Heinicke y Westhemer (1966) realizaron un estudio durante dos semanas con 10 niños de 13 a 32 meses que o bien vivían permanentemente en un internado o bien asistían a diario a una guardería. Cuando se comparó la conducta de los niños, se vio que los que permanecían separados de sus padres eran cuatro veces más agresivos que los niños que vivían con sus familias. En el estudio, los niños recibían unos muñecos para jugar y la agresión recaía siempre sobre los muñecos que representaban el papel de padres.

Sabemos por Bowlby (1985) que los niños que son separados de sus padres sufren mucha rabia, mayormente hacia ellos, y que muchas veces esta hostilidad es la expresión de un reproche por no haber estado cuando se les necesitaba.

«Siempre que la pérdida es permanente, como cuando se produce el fallecimiento de alguien, por necesidad la ira y la conducta agresiva no cumplen función alguna. La razón por la cual se producen con tanta frecuencia, incluso después de un hecho tal, es que durante las fases tempranas de duelo la persona por lo general no cree que esa pérdida en realidad puede ser permanente, por lo tanto, continúa actuando como si todavía fuera posible no solo hablar y recuperar al ser perdido, sino también reprocharle sus actos, porque se le considera al menos en parte responsable de lo ocurrido» (pág. 271)

Esta ira no solo se va a producir ante algo tan grave como la muerte de un progenitor; se puede producir ante rupturas de la relación de apego entre el niño y los cuidadores.

El miedo y la rabia son dos emociones que se retroalimentan mutuamente, modulándose de forma conjunta. La respuesta de rabia (o sus sinónimos: ira, frustración o impotencia) puede expresarse a voluntad a partir de los dos años de vida aproximadamente. Es en esta etapa cuando empieza a valorarse la expresión de la frustración como algo tolerado o que debe ser inhibido en función de la respuesta de los cuidadores.
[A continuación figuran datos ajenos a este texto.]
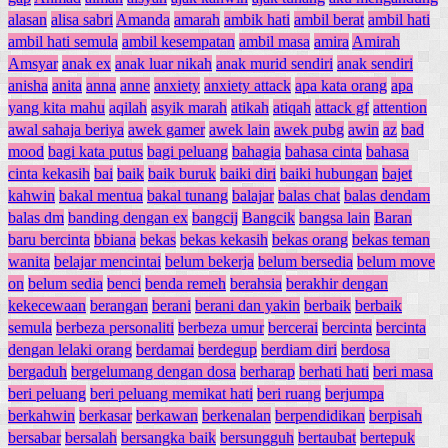
alasan
alisa sabri
Amanda
amarah
ambik hati
ambil berat
ambil hati
ambil hati semula
ambil kesempatan
ambil masa
amira
Amirah
Amsyar
anak ex
anak luar nikah
anak murid sendiri
anak sendiri
anisha
anita
anna
anne
anxiety
anxiety attack
apa kata orang
apa
yang kita mahu
aqilah
asyik marah
atikah
atiqah
attack gf
attention
awal sahaja beriya
awek gamer
awek lain
awek pubg
awin
az
bad
mood
bagi kata putus
bagi peluang
bahagia
bahasa cinta
bahasa
cinta kekasih
bai
baik
baik buruk
baiki diri
baiki hubungan
bajet
kahwin
bakal mentua
bakal tunang
balajar
balas chat
balas dendam
balas dm
banding dengan ex
bangcij
Bangcik
bangsa lain
Baran
baru bercinta
bbiana
bekas
bekas kekasih
bekas orang
bekas teman
wanita
belajar mencintai
belum bekerja
belum bersedia
belum move
on
belum sedia
benci
benda remeh
berahsia
berakhir dengan
kekecewaan
berangan
berani
berani dan yakin
berbaik
berbaik
semula
berbeza personaliti
berbeza umur
bercerai
bercinta
bercinta
dengan lelaki orang
berdamai
berdegup
berdiam diri
berdosa
bergaduh
bergelumang dengan dosa
berharap
berhati hati
beri masa
beri peluang
beri peluang memikat hati
beri ruang
berjumpa
berkahwin
berkasar
berkawan
berkenalan
berpendidikan
berpisah
bersabar
bersalah
bersangka baik
bersungguh
bertaubat
bertepuk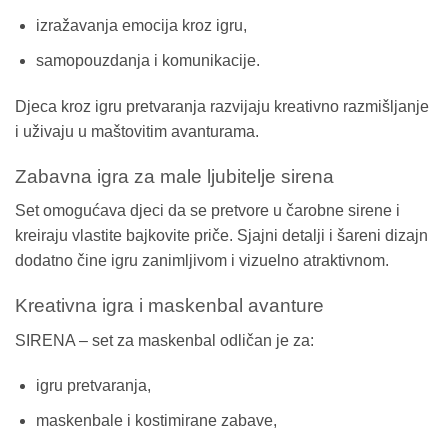
izražavanja emocija kroz igru,
samopouzdanja i komunikacije.
Djeca kroz igru pretvaranja razvijaju kreativno razmišljanje
i uživaju u maštovitim avanturama.
Zabavna igra za male ljubitelje sirena
Set omogućava djeci da se pretvore u čarobne sirene i
kreiraju vlastite bajkovite priče. Sjajni detalji i šareni dizajn
dodatno čine igru zanimljivom i vizuelno atraktivnom.
Kreativna igra i maskenbal avanture
SIRENA – set za maskenbal odličan je za:
igru pretvaranja,
maskenbale i kostimirane zabave,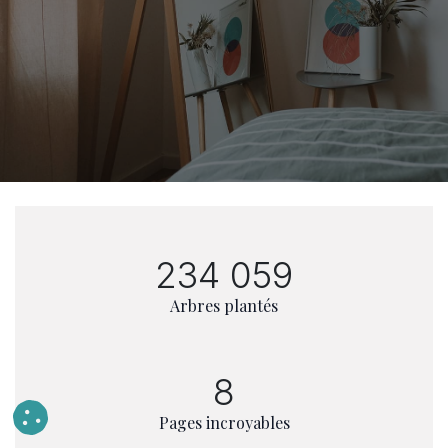
234 059
Arbres plantés
8
Pages incroyables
Bolwby (1985) defiende que la rabia es una reacción normal para recuperar el vínculo de apego. Si no se produce una reparación afectiva, se pasa de una rabia de «esperanza» a una rabia de «desesperación».

Algunos autores (Hart, 2011; Schore, 2001) afirman que la rabia puede ser de dos tipos:

·         Agresiva: Es modulada por una hiperactivación de la amígdala y una activación del simpático, y se expresa como agresividad fuerte (gritos o

peleas). Es más normal en individuos con un patrón de apego tipo C: En casos extremos sería una personalidad antisocial.

·         Calmada: Está modulada por el hipotálamo y por la rama parasimpática. Está asociada a bradicardia y baja ansiedad, y se muestra de una forma controlada y fría. Suele estar relacionada con trastornos somáticos como colon irritable o gastritis. Es común en personalidades con un patrón de apego tipo A (Mikulincer, 2002).

Hay varias razones por las que un niño puede aprender a ocultar su malestar:

• Los progenitores han desaparecido definitivamente, bien por muerte o por abandono. El niño no puede expresar su frustración porque no están los progenitores disponibles para hacerlo.

• El niño siente que sus cuidadores son débiles o enfermos, y por tanto debe cuidarlos y no cargarlos con sus problemas. En este caso, se dará una inversión de roles (parentificación) en la que los padres probablemente cargarán a sus hijos con sus enfermedades, preocupaciones, etc. y estos se sentirán en la obligación de no ser una carga más.

• Los progenitores son muy agresivos, bien con violencia física o imponiendo una disciplina excesiva que impide al niño expresar sus necesidades por miedo a las represalias.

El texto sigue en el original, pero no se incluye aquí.